**What you will do:** Here is a block of records. Copy every line in it that includes "zijn".

**Dataset entries:**

•••••

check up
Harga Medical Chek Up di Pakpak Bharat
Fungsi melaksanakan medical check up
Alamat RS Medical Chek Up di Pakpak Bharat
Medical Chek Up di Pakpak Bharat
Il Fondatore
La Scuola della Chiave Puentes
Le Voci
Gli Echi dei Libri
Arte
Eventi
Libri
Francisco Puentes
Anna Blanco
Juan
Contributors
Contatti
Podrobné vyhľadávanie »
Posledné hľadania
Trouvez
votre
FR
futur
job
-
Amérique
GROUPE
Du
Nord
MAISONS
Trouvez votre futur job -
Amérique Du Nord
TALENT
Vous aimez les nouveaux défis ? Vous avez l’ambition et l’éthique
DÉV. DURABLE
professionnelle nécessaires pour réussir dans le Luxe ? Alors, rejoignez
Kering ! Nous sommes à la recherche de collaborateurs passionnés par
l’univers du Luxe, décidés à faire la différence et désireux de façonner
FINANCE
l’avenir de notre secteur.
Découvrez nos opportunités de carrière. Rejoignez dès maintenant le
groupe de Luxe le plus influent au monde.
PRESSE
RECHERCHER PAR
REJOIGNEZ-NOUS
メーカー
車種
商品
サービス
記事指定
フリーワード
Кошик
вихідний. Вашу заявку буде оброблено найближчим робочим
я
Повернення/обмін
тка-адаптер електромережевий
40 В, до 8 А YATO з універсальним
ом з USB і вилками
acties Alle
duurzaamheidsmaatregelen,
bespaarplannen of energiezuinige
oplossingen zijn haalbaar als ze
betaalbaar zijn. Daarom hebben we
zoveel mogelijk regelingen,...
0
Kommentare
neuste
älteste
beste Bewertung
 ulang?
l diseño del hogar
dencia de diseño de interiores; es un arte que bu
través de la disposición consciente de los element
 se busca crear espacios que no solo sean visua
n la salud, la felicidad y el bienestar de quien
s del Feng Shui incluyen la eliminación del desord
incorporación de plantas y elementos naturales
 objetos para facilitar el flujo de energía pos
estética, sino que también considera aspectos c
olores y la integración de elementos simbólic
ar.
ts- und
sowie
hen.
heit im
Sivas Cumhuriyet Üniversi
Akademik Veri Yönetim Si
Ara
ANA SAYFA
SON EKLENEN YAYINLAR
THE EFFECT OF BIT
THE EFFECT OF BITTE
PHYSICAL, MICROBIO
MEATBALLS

•••••

**Your solution:**
oplossingen zijn haalbaar als ze
betaalbaar zijn. Daarom hebben we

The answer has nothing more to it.